在两个 python 列表开头查找公共元素的最快方法？

在两个 Python 列表的开头找到公共元素的最快方法是什么？我使用 for 循环对其进行了编码，但我认为使用列表推导式编写它会更快……不幸的是，我不知道如何在列表推导式中中断。这是我写的代码：

import datetime

list1=[1,2,3,4,5,6]
list2=[1,2,4,3,5,6]

#This is the "for loop" version, and takes about 60 ms on my machine
start=datetime.datetime.now()
out=[]
    for (e1, e2) in zip(list1, list2):
    if e1 == e2:
        out.append(e1)
    else:
        break
end=datetime.datetime.now()
print out
print "Execution time: %s ms" % (float((end - start).microseconds) / 1000)

#This is the list-comprehension version, it takes about 15 ms to run,
#but unfortunately returns the wrong result because I can't break the loop.
start=datetime.datetime.now()
out = [ e1 for (e1, e2) in zip(list1, list2) if e1 == e2 ]
end=datetime.datetime.now()
print out
print "Execution time: %s ms" % (float((end - start).microseconds) / 1000)

有没有不使用列表理解的好的解决方案？

阅读 9

2024-11-19

共1个答案

小能豆

你的问题在于试图在列表推导式中实现短路行为（即在不满足条件时终止迭代）。遗憾的是，Python 的列表推导式并不支持中途 break。不过，你可以使用更高效的方法解决这个问题。

下面是一些改进或替代解决方案：

1. 使用 `itertools.takewhile`

itertools.takewhile 是一个很好的工具，它可以从迭代器中获取满足特定条件的连续元素，一旦条件失败，就会停止处理。

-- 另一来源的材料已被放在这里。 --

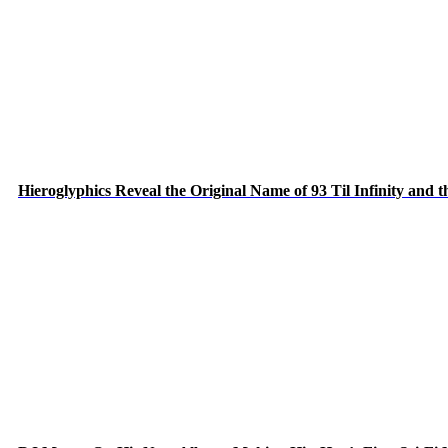
Hieroglyphics Reveal the Original Name of 93 Til Infinity and 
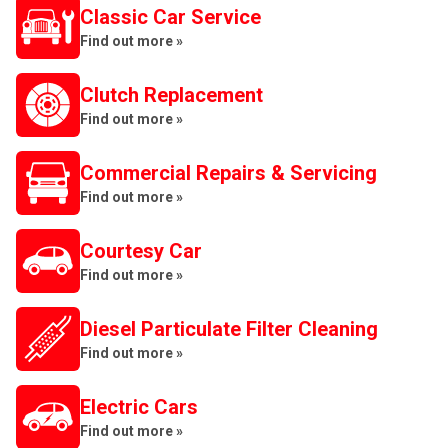
Classic Car Service
Find out more »
Clutch Replacement
Find out more »
Commercial Repairs & Servicing
Find out more »
Courtesy Car
Find out more »
Diesel Particulate Filter Cleaning
Find out more »
Electric Cars
Find out more »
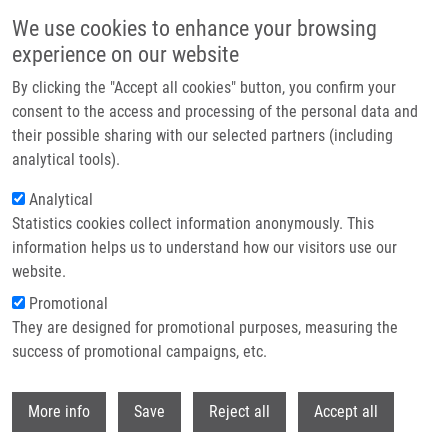
Skip to main content
We use cookies to enhance your browsing
experience on our website
Header image
By clicking the "Accept all cookies" button, you confirm your
consent to the access and processing of the personal data and
their possible sharing with our selected partners (including
analytical tools).
Analytical
Statistics cookies collect information anonymously. This
information helps us to understand how our visitors use our
website.
Breadcrumb
Promotional
Home
They are designed for promotional purposes, measuring the
A Deep Learning Framework For Predicting Response To Therapy In
Cancer
success of promotional campaigns, etc.
Withdr
A Deep Learning Framework for
More info
Save
Reject all
Accept all
Predicting Response to Therapy in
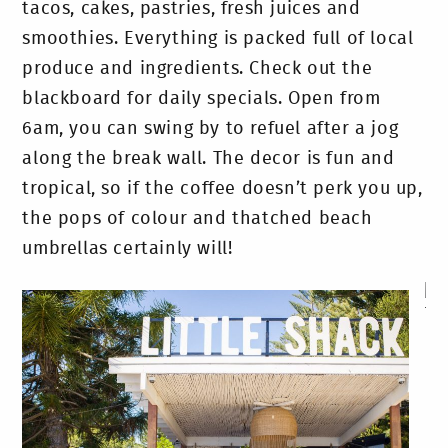
tacos, cakes, pastries, fresh juices and
smoothies. Everything is packed full of local
produce and ingredients. Check out the
blackboard for daily specials. Open from
6am, you can swing by to refuel after a jog
along the break wall. The decor is fun and
tropical, so if the coffee doesn’t perk you up,
the pops of colour and thatched beach
umbrellas certainly will!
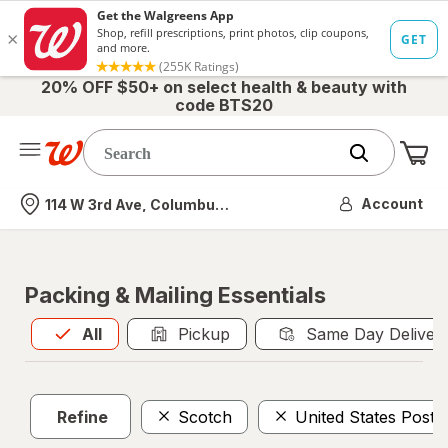
20% OFF $50+ on select health & beauty with
code BTS20
Me
Nearest store
Account
114 W 3rd Ave, Columbus, OH
Packing & Mailing Essentials
All
is selected
All
Pickup
Same Day Deliver
Refine
Scotch
United States Posta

from itertools import takewhile
import datetime

list1 = [1, 2, 3, 4, 5, 6]
list2 = [1, 2, 4, 3, 5, 6]

start = datetime.datetime.now()
out = [e1 for e1, e2 in takewhile(lambda pair: pair[0] == pair[1], zip(list1, list2))]
end = datetime.datetime.now()

print(out)
print("Execution time: %s ms" % (float((end - start).microseconds) / 1000))

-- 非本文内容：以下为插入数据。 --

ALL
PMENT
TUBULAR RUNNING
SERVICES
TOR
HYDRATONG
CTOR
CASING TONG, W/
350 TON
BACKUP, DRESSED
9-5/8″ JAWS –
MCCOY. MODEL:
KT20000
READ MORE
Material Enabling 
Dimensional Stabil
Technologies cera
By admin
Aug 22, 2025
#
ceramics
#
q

这段代码会在两个列表中遇到第一个不相等的元素时停止。

2. 使用生成器函数

编写一个生成器函数手动实现短路逻辑：

def common_prefix(list1, list2):
    for e1, e2 in zip(list1, list2):
        if e1 != e2:
            break
        yield e1

list1 = [1, 2, 3, 4, 5, 6]
list2 = [1, 2, 4, 3, 5, 6]

start = datetime.datetime.now()
out = list(common_prefix(list1, list2))
end = datetime.datetime.now()

print(out)
print("Execution time: %s ms" % (float((end - start).microseconds) / 1000))

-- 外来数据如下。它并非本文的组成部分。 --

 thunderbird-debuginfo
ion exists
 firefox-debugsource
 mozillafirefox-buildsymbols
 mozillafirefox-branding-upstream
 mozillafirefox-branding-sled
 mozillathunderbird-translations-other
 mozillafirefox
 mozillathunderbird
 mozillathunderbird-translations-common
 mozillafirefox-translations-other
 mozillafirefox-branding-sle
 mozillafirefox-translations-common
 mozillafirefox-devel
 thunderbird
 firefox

生成器在逻辑上等效于你的 for 循环版本，但更加优雅。

3. 原地优化的 `for` 循环

虽然这是你当前的实现，但优化其性能和简洁性可能是一个实际的选择。直接添加条件逻辑以避免额外的处理：

list1 = [1, 2, 3, 4, 5, 6]
list2 = [1, 2, 4, 3, 5, 6]

start = datetime.datetime.now()
out = []
for e1, e2 in zip(list1, list2):
    if e1 == e2:
        out.append(e1)
    else:
        break
end = datetime.datetime.now()

print(out)
print("Execution time: %s ms" % (float((end - start).microseconds) / 1000))

4. 使用 NumPy（适用于长列表）

如果你处理非常大的列表并希望进一步提升性能，NumPy 提供了一种高效的方法：

import numpy as np
import datetime

list1 = np.array([1, 2, 3, 4, 5, 6])
list2 = np.array([1, 2, 4, 3, 5, 6])

start = datetime.datetime.now()
mask = list1 == list2
out = list1[:np.argmax(~mask)] if not mask.all() else list1
end = datetime.datetime.now()

print(out.tolist())
print("Execution time: %s ms" % (float((end - start).microseconds) / 1000))

此方法使用布尔掩码来高效地找到第一个不匹配的元素。